Start of AVAILABLE RECORDS
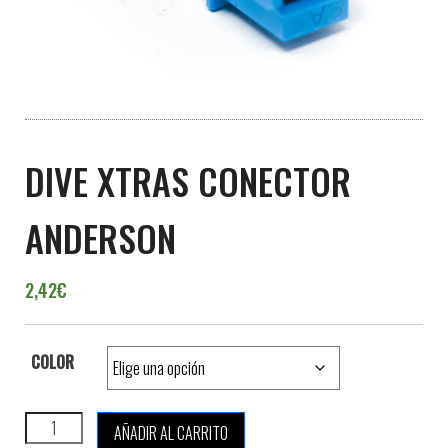
DIVE XTRAS CONECTOR
ANDERSON
2,42
€
COLOR
DIVE XTRAS CONECTOR ANDERSON cantidad
AÑADIR AL CARRITO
End of AVAILABLE RECORDS
--- PROBLEM TO WORK ON ---
Go through the data line by line and say how many lines contain "DIVE". Give the number alone.

--- ANSWER BOX ---
2